**WHAT THE TASK ASKS**
Your response should consist of the entire listing, transcribed exactly, with every image left out.
- - - - -
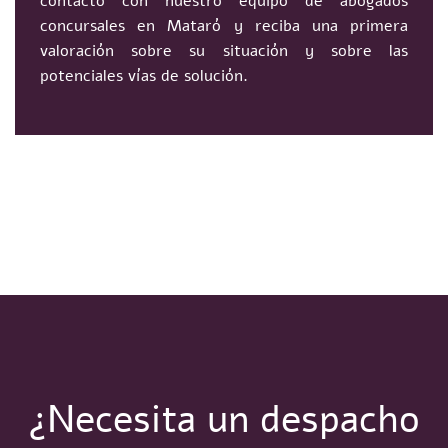
contacto con nuestro equipo de abogados
concursales en Mataró y reciba una primera
valoración sobre su situación y sobre las
potenciales vías de solución.
¿Necesita un despacho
- - - - -
**RESPONSE TO THIS TASK**
contacto con nuestro equipo de abogados
concursales en Mataró y reciba una primera
valoración sobre su situación y sobre las
potenciales vías de solución.
¿Necesita un despacho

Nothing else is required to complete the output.